Pomelo or grapefruit?

Pomelo is the right term for the fruit we find on our market stalls and that we often enjoy on a daily basis. Pomelos come from breeding grapefruit with a Chinese orange, and pomelos can be yellow, pink or red. Grapefruit, which originated in Thailand, is green in colour and its shape is reminiscent of a pear. Let’s take a closer look at the pomelo, which is rich in vitamin C and in antioxidants. Pomelos are harvested between December and April; their taste and juiciness depend on the state of ripeness. One characteristic of the pomelo is the bitterness which appears mid-palate and persists on the finish. With this type of fruit, our work on food and wine pairings essentially looks for contrast, where the wine manages the bitterness but does not mask it. The wine has to accompany the citrus and work with both the expression of the fruit and with the retro-olfaction of the fruit’s flavours.

Choosing the year

Lenôtre prepares a dessert made with two pomelos, yellow and pink. This dessert is a pie made of sweet shortcrust pastry with a layer of almond cream topped with sections of the two types of pomelos. To go with the beautiful bitters of the fruit, I propose serving a Late Harvest Gewurztraminer or a selection of Noble Grapes.

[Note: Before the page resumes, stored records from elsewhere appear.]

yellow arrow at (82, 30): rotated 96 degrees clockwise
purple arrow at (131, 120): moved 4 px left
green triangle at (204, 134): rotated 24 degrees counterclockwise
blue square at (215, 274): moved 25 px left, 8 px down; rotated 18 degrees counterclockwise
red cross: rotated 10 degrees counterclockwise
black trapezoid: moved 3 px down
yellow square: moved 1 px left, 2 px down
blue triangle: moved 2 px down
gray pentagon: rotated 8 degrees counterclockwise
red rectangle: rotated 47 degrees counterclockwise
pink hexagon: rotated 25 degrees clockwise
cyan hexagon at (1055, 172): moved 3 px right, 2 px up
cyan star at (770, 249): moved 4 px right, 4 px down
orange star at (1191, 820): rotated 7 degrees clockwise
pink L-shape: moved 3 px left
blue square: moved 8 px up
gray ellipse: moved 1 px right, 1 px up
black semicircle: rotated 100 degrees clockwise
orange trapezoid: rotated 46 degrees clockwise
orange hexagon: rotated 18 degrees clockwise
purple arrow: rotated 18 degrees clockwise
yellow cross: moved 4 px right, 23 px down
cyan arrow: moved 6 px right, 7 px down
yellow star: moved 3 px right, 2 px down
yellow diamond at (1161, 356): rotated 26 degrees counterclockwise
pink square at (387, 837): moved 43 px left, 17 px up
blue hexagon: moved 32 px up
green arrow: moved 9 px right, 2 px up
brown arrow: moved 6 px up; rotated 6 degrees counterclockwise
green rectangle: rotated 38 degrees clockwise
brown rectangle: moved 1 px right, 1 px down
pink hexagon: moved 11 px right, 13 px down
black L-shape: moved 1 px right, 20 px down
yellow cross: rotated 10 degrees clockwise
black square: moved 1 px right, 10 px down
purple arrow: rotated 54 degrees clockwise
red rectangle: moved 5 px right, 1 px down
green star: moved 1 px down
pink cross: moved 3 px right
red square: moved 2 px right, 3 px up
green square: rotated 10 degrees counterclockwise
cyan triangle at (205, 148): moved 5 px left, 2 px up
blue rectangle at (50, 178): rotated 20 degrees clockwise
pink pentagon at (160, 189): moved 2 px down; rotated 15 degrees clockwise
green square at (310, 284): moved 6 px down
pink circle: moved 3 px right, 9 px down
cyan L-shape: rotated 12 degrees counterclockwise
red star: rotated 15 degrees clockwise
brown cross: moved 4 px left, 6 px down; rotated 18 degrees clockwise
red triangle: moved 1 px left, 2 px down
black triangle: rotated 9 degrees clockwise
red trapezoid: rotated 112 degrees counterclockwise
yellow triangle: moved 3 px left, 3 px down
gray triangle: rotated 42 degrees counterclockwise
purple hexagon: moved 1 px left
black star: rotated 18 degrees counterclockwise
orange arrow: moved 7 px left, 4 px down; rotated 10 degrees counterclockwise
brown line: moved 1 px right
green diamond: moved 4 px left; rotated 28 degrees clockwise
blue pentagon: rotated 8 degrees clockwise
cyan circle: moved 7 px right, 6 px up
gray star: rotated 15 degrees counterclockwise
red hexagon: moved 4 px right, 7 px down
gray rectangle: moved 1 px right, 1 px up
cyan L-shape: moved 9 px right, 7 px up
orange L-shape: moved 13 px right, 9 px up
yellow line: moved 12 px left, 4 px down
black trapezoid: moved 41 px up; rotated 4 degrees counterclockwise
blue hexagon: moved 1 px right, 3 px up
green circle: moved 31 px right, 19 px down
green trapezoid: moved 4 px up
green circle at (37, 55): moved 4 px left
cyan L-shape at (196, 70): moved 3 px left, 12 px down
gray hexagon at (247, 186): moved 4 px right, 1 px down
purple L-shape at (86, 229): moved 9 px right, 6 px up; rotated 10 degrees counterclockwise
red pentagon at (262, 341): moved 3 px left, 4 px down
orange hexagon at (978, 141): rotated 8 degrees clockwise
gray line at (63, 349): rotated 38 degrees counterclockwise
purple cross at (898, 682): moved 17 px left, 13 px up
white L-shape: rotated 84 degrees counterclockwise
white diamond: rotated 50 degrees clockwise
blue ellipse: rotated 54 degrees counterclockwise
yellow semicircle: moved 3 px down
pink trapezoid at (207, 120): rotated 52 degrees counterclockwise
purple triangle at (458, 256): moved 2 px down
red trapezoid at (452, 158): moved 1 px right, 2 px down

The spiciness and splendid bitters in the 2006 Furstentum work beautifully with pomelo.

Here, the real trick is in the choice of the age of the wine. You need to choose a wine that has aged for a few years in order to tame its generous aromatics and its suave nature. My choice goes to the 2006 Furstentum Gewurztraminer grand cru selection of grains nobles from the Domaine Weinbach. Its spiciness, its gorgeous bitters on the finish come with age and work well with pomelo. The sweetness of the wine contrasts with the bitterness of the pomelo. Another alternative from outside of France also goes well with this two-pomelo tart. I recommend staying with the same varietal but in an Italian version, from the Trentino-Alto-Adige region of Italy. Tenuta Joseph Hofstätter produces a spätlese or Late Harvest Gewurztraminer with grapes from different vineyards around Tramin. The 2012 vintage has fermented on wood and in steel, and is the perfect definition of the grape with just right tone, avoiding any outlandish exuberance.

And why not sparkling?

Bruno Doucet, chef at La Régalade in Paris prepares his very own carpaccio of pomelo, candied ginger and hazelnuts from the Piedmont area of Italy which goes marvelously with the 2015 Moscato d’Asti from the Italian estate GD Vajra. This great winemaker, known for his Barolos, makes this wine just the right side of sweetness, with beautifully delicate effervescence. It is produced using the Charmat method, also known as cuve close or tank method, which transforms a still wine into a sparkling wine. His 2015 Moscato d’Asti comes in at just 4.5° alcohol. Sheer bliss!

La Revue du Vin de France, février 2016.